The facts appear in the opinion of the Superior Court.

Verdict for plaintiff, Bessie Fairman, for $300, and for plaintiff, Harry Fairman, for $400, and judgment thereon, Defendant appealed.

*239December 9, 1919:

Error assigned, was the refusal of the defendant’s motion for judgment non obstante veredicto.

Samuel S. Herman, and with him Charles J. Sharkey and Harry S. Ambler, Jr., for appellant.

— The plaintiff was guilty of contributory negligence: Toner v. Penna. R. R. Co., 263 Pa. 438; Watson v. Highland Grove Traction Company, 68 Pa. Superior Ct. 332; Keuhne v. Brown, 257 Pa. 37.

Augustus T. Ashton and Victor Frey, for appellee.

Opinion by

Head, J.,

The action was brought by husband and wife to recover damages for personal injuries to the latter alleged to have been sustained by reason of the negligent act of the defendants’ servant. After completing some purchases in a grocery store at the northwest corner of Master and Randolph streets in the City of Philadelphia, the wife carrying in her arms several packages and accompanied by her little boy, about six years of age, started to cross Master street from the north to the south side at the regular crossing place on that street. The width of the street from curb to curb is twenty-six feet. A street car line with a single track is in the middle of the street. If we assume the track to have occupied four feet in the width of the street there remained eleven feet of cartway on either side of the track. When the mother and child entered on the crossing the street was free from traffic and there was an unobstructed view in both directions save in so far and in so far only as it was prevented by a bread wagon standing on the street alongside the north curb. The mother and child passed behind the wagon and proceeded on their way over the crossing. Before leaving the curb she observed the autotruck driven by the defendants’ servant coming eastward towards the crossing at what she regarded as a low rate of speed. It was then distant from the crossing about one *240hundred feet. After she had passed the street car track about three feet being then only approximately eight feet from the southern sidewalk the defendants’ truck, then four houses away or about sixty feet, increased its speed. Fearing the child, who was immediately in front of her, would be caught before reaching the curb she made a dash to seize it and secure its safety. When, within a step or two of the southern curb, they were both struck and knocked down by the defendants’ truck and the mother sustained somewhat serious physical injury. With the injuries suffered by the child, if any, we are not concerned in this appeal, as they were not sued for in this action. The trial having resulted in a verdict and judgment in favor of the plaintiff, this appeal followed.

The errors assigned complain only of the refusal of the learned trial judge to direct a verdict for the defendant and of the court thereafter in declining to enter judgment for the defendant n. o. v. The province of an appellate court in such cases is thus briefly stated by Mr. Justice Simpson in Toner v. Pennsylvania R. R. Co., 263 Pa. 438: “The single question for us is, therefore: Was there sufficient evidence to carry the case to the jury, assuming all the facts and inferences favorable to the plaintiff are decided in his favor, and all those antagonistic to him rejected?” Tested by that rule, the above stated facts were established by the verdict of the jury.
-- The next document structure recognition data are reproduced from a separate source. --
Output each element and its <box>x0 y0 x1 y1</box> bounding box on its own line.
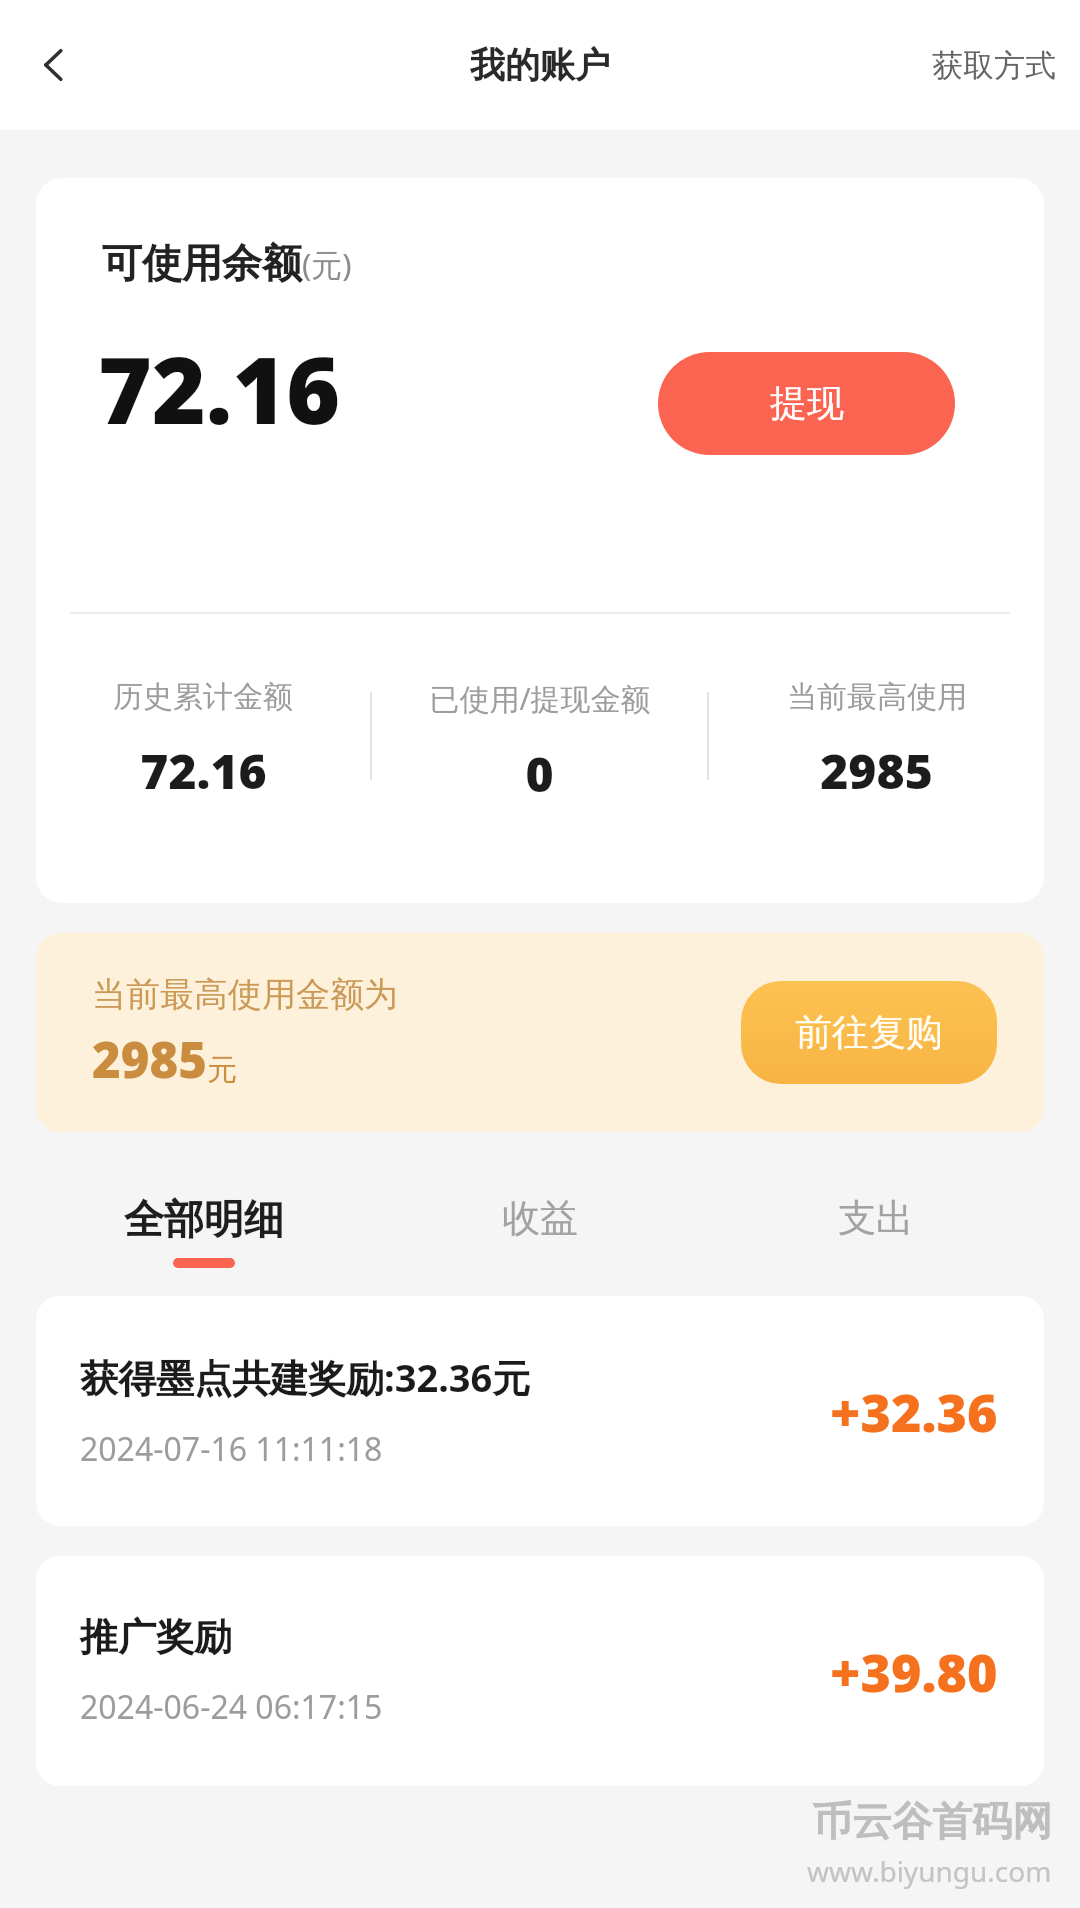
staticText: 2985 <box>92 1026 207 1093</box>
staticText: 元 <box>207 1051 237 1089</box>
staticText: www.biyungu.com <box>807 1852 1052 1890</box>
staticText: 支出 <box>838 1194 914 1242</box>
staticText: 前往复购 <box>795 1009 943 1056</box>
staticText: 全部明细 <box>124 1194 284 1244</box>
staticText: 2985 <box>820 738 933 803</box>
staticText: 当前最高使用金额为 <box>92 973 398 1016</box>
staticText: +32.36 <box>830 1376 998 1447</box>
staticText: 可使用余额 <box>102 238 302 288</box>
button[interactable]: 前往复购 <box>741 981 997 1084</box>
staticText: 2024-06-24 06:17:15 <box>80 1685 383 1729</box>
button[interactable]: 支出 <box>708 1188 1044 1272</box>
button[interactable]: 推广奖励 <box>36 1556 1044 1786</box>
staticText: 0 <box>525 741 554 806</box>
button[interactable]: 全部明细 <box>36 1188 372 1274</box>
button[interactable]: 提现 <box>658 352 955 455</box>
staticText: 获取方式 <box>932 46 1056 85</box>
staticText: 72.16 <box>98 326 341 451</box>
staticText: 2024-07-16 11:11:18 <box>80 1427 383 1471</box>
button[interactable]: 获取方式 <box>908 28 1080 103</box>
button[interactable]: Back <box>16 27 92 103</box>
button[interactable]: 获得墨点共建奖励:32.36元 <box>36 1296 1044 1526</box>
staticText: 我的账户 <box>470 43 610 87</box>
staticText: +39.80 <box>830 1636 998 1707</box>
staticText: 已使用/提现金额 <box>429 678 651 719</box>
staticText: (元) <box>302 243 352 285</box>
staticText: 推广奖励 <box>80 1613 232 1661</box>
staticText: 币云谷首码网 <box>812 1796 1052 1846</box>
button[interactable]: 收益 <box>372 1188 708 1272</box>
staticText: 获得墨点共建奖励:32.36元 <box>80 1351 531 1403</box>
staticText: 当前最高使用 <box>787 678 967 716</box>
staticText: 收益 <box>502 1194 578 1242</box>
staticText: 提现 <box>770 380 844 427</box>
staticText: 72.16 <box>140 738 267 803</box>
staticText: 历史累计金额 <box>113 678 293 716</box>
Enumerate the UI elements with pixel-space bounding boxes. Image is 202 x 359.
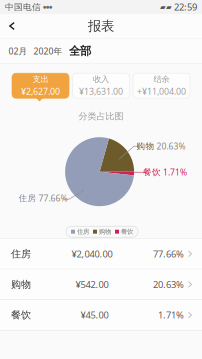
staticText: ¥2,627.00 [21, 85, 60, 97]
staticText: 1.71% [158, 309, 184, 321]
staticText: 支出 [32, 74, 48, 84]
staticText: ▰▰ [160, 3, 172, 11]
button[interactable]: 返回 [2, 14, 22, 38]
staticText: 77.66% [38, 192, 68, 204]
staticText: ¥542.00 [76, 278, 108, 291]
staticText: 02月 [8, 45, 28, 57]
staticText: 结余 [154, 74, 170, 84]
button[interactable]: 住房 [0, 239, 202, 269]
staticText: 购物 [136, 141, 154, 152]
button[interactable]: 结余 [133, 73, 190, 98]
staticText: 住房 [75, 228, 93, 236]
button[interactable]: 购物 [0, 269, 202, 299]
button[interactable]: 全部 [65, 39, 95, 64]
staticText: 住房 [11, 248, 31, 260]
staticText: 购物 [97, 228, 115, 236]
button[interactable]: 详情 [184, 277, 196, 291]
button[interactable]: 支出 [12, 73, 69, 98]
staticText: 餐饮 [11, 309, 31, 321]
staticText: 20.63% [153, 278, 184, 291]
staticText: 报表 [88, 18, 114, 34]
staticText: +¥11,004.00 [137, 85, 186, 97]
staticText: ¥45.00 [80, 309, 108, 321]
button[interactable]: 收入 [72, 73, 130, 98]
staticText: 收入 [93, 74, 109, 84]
staticText: ¥2,040.00 [72, 247, 112, 260]
staticText: 77.66% [153, 247, 184, 260]
button[interactable]: 餐饮 [0, 300, 202, 330]
staticText: ¥13,631.00 [79, 85, 123, 97]
staticText: 2020年 [34, 45, 62, 57]
staticText: 22:59 [172, 1, 197, 13]
staticText: 全部 [69, 44, 91, 58]
staticText: 餐饮 [143, 167, 161, 178]
staticText: 分类占比图 [78, 110, 124, 122]
button[interactable]: 详情 [184, 308, 196, 322]
staticText: 住房 [18, 193, 36, 204]
staticText: 20.63% [156, 140, 186, 152]
button[interactable]: 2020年 [31, 39, 65, 64]
staticText: ⦁⦁⦁ [41, 4, 52, 10]
staticText: 餐饮 [119, 228, 133, 236]
staticText: 购物 [11, 278, 31, 291]
button[interactable]: 02月 [5, 39, 31, 64]
button[interactable]: 详情 [184, 247, 196, 261]
staticText: 1.71% [163, 166, 187, 178]
staticText: 中国电信 [5, 2, 41, 12]
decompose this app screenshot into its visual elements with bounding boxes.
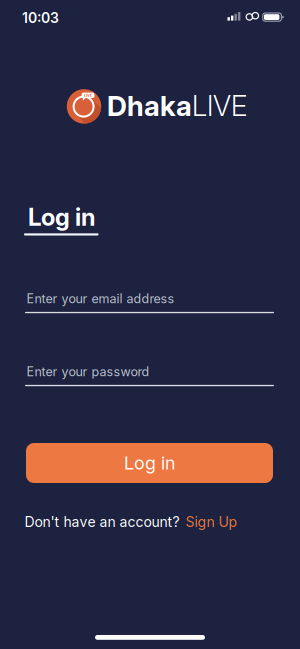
button[interactable]: Enter your email address bbox=[25, 291, 274, 313]
staticText: LIVE bbox=[84, 93, 92, 98]
staticText: Log in bbox=[28, 203, 95, 231]
button[interactable]: Log in bbox=[26, 443, 273, 483]
staticText: Enter your email address bbox=[26, 291, 174, 306]
staticText: Enter your password bbox=[26, 364, 150, 379]
staticText: Log in bbox=[124, 452, 175, 474]
staticText: DhakaLIVE bbox=[107, 89, 247, 122]
staticText: Sign Up bbox=[186, 514, 238, 530]
button[interactable]: Sign Up bbox=[186, 514, 238, 530]
staticText: Don't have an account? bbox=[24, 514, 180, 530]
button[interactable]: Enter your password bbox=[25, 364, 274, 386]
staticText: 10:03 bbox=[22, 10, 59, 26]
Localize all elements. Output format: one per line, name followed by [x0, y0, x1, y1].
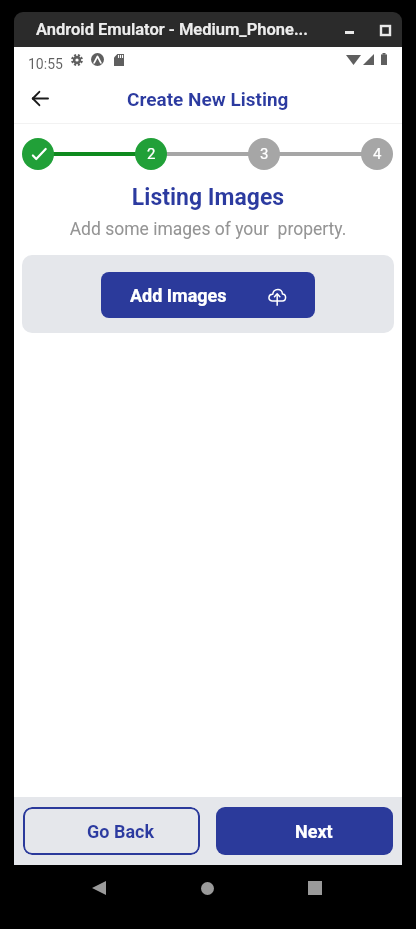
button[interactable]: Go Back	[23, 807, 200, 855]
staticText: Create New Listing	[127, 88, 289, 110]
button[interactable]: Back	[67, 856, 131, 920]
staticText: 10:55	[28, 56, 63, 72]
staticText: Listing Images	[14, 184, 402, 211]
staticText: Add some images of your property.	[14, 219, 402, 240]
staticText: Add Images	[130, 285, 227, 306]
button[interactable]: Next	[216, 807, 393, 855]
button[interactable]: Home	[175, 856, 239, 920]
staticText: Next	[295, 821, 333, 842]
button[interactable]: 4	[361, 138, 393, 170]
button[interactable]: Back	[18, 76, 62, 120]
button[interactable]: Add Images	[101, 272, 315, 318]
staticText: 2	[147, 145, 156, 163]
staticText: 4	[373, 145, 382, 163]
button[interactable]: 3	[248, 138, 280, 170]
staticText: Android Emulator - Medium_Phone...	[36, 20, 308, 39]
button[interactable]: Recents	[283, 856, 347, 920]
staticText: Go Back	[87, 821, 155, 842]
button[interactable]: 2	[135, 138, 167, 170]
staticText: 3	[260, 145, 269, 163]
button[interactable]: Minimize	[330, 12, 364, 47]
button[interactable]: Maximize	[366, 12, 400, 47]
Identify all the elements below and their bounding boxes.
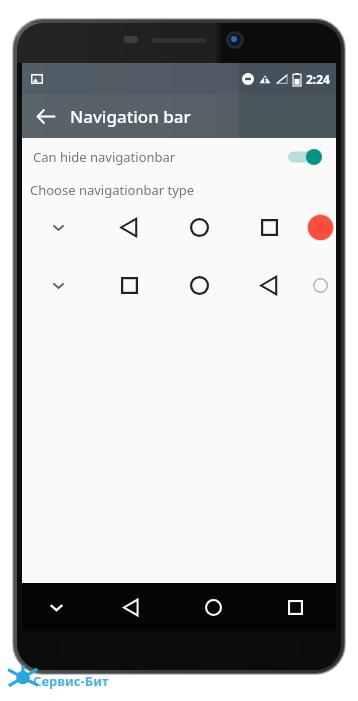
button[interactable] — [22, 262, 336, 308]
button[interactable]: Back — [90, 583, 172, 631]
button[interactable]: Home — [172, 583, 254, 631]
staticText: 2:24 — [306, 71, 330, 87]
button[interactable]: Can hide navigationbar — [22, 138, 336, 176]
button[interactable]: Recents — [254, 583, 336, 631]
staticText: Can hide navigationbar — [33, 148, 288, 166]
staticText: Choose navigationbar type — [30, 181, 195, 199]
button[interactable] — [22, 204, 336, 250]
staticText: Сервис-Бит — [33, 672, 109, 690]
button[interactable]: Hide navigation bar — [22, 583, 90, 631]
button[interactable]: Back — [22, 94, 70, 138]
staticText: Navigation bar — [70, 105, 191, 128]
Was there evidence of negligence on the part of the defendants’ driver? He was approaching a regular-street crossing and, therefore, was called upon to anticipate the presence of pedestrians. From the moment the mother and child emerged from the rear of the bread wagon on the north side of the street, their presence on the crossing and the fact they were committed to it, could have been plainly seen by the driver had he been exercising proper care. In Kuehne v. Brown, 257 Pa. 37, we have a case in its facts quite similar to the one at bar, except that there the child crossed the street at a point which was riot a regular crossing place. Mr. Justice *241Frazer, describing the obligation of the driver of the automobile in that case, said: “The evidence shows defendant’s view of the road, and of the child on the platform over the gutter and also in the street, was unobstructed, making the situation before him such as to impose upon him the use of due care to avoid injuring those who were rightfully using the highway, even though there was no crossing at this particular, point......Assuming the car was operated at the minimum rate of speed, testified to by other witnesses, no apparent excuse is shown for defendant not seeing the child in time to stop his car and prevent the accident, in view of the testimony as to the distance which he traveled from the time the child started to cross......and the unobstructed condition of the street. Consequently, the question whether he had notice of the presence of the child in the road in time to appreciate the danger and avoid a collision, was one for the jury to determine, under proper instructions from the court: Tatarewicz v. United Traction Co., 220 Pa. 560; Bloom v. Whelan, 56 Pa. Superior Ct. 277.” With even greater force would this statement of the law apply to the present case where the parties were crossing at a regular crossing place. Upon this branch of the case, therefore, the learned trial judge was clearly right in submitting the question to the jury.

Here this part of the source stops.